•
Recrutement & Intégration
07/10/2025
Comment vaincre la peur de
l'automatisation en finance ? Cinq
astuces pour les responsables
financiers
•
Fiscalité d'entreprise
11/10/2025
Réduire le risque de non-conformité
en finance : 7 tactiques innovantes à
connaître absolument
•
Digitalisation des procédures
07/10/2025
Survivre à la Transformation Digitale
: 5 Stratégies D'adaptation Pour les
_ _ _ _ _ _ _
Set the records above down again. Match them exactly.

- _Solution for this exercise_
•
Recrutement & Intégration
07/10/2025
Comment vaincre la peur de
l'automatisation en finance ? Cinq
astuces pour les responsables
financiers
•
Fiscalité d'entreprise
11/10/2025
Réduire le risque de non-conformité
en finance : 7 tactiques innovantes à
connaître absolument
•
Digitalisation des procédures
07/10/2025
Survivre à la Transformation Digitale
: 5 Stratégies D'adaptation Pour les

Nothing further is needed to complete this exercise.